After graduating in 2011, I worked as the Autopsy Coordinator at the UCSF Memory and Aging Center where I oversaw the procurement of brain tissue from patients suffering from neurodegenerative diseases. Two years later, I moved to the much colder climate of Boston where I attended Harvard Medical School. During my time at HMS, I was again given the opportunity to conduct research abroad—this time in Guatemala—where I piloted a medication dosing app that I developed for a rural clinic in Quetzaltenango. The project won the Massachusetts Medical Society Information Technology Award and was published in BMJ Innovations. With a newfound interest in learning how to develop sustainable improvements in healthcare abroad, I subsequently enrolled in the Harvard Business School where I completed my MBA.
I am ecstatic to begin residency at the University of Chicago alongside my very distinguished colleagues. During my interview day, I was blown away by how talented, diverse, friendly, and genuinely happy the residents and faculty were, and I instantly knew that I had found my new home.

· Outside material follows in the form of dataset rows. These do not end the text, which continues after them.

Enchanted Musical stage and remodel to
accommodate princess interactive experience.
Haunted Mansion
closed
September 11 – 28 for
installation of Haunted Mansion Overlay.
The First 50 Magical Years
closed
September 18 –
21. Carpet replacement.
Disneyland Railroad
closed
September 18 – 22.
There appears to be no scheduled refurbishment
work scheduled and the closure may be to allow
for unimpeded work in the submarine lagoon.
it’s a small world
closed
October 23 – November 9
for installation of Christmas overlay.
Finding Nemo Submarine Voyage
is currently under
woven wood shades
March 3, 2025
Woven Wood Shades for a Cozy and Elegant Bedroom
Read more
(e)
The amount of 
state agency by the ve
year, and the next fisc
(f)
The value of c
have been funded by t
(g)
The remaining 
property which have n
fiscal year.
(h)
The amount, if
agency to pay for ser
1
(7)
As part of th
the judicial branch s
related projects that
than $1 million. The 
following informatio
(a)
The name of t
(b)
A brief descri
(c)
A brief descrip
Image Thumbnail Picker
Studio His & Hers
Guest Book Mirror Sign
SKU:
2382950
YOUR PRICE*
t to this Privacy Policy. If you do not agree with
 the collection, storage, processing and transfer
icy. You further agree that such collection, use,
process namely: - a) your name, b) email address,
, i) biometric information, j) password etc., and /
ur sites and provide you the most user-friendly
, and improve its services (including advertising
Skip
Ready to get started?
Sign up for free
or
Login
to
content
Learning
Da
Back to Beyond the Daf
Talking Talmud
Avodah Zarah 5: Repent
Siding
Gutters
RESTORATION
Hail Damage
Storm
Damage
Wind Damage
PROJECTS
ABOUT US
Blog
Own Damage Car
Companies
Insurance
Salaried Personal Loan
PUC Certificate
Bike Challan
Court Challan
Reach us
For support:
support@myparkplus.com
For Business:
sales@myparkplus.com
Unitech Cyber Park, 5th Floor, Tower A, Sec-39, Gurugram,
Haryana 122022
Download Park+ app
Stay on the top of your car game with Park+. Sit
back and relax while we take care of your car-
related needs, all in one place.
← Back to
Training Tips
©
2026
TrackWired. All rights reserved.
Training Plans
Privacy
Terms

It was also a bonus that the program offers opportunities to work as a flight physician aboard a helicopter through UCAN. Above all, however, I am most excited to work with—and be an advocate for—the patients on the South Side of Chicago who rely on the U of C Emergency Department for vital medical care. There are few places in the country with comparable levels of severe economic and health disparities found in Chicago’s South Side, and the moral imperative to make whatever difference I could in this community was too strong to ignore. Given the arrival of the new level 1 trauma center at the medical center, this is perhaps the most exciting and rewarding time to be working as an EM physician at the University of Chicago and I am thrilled to see the impact it will have on the community.
When I’m not in the hospital, you can usually find me running, playing volleyball, playing guitar, or exploring museums. When given the chance to venture home, however, my favorite thing in the world is to play with my ever growing number of nieces and nephews.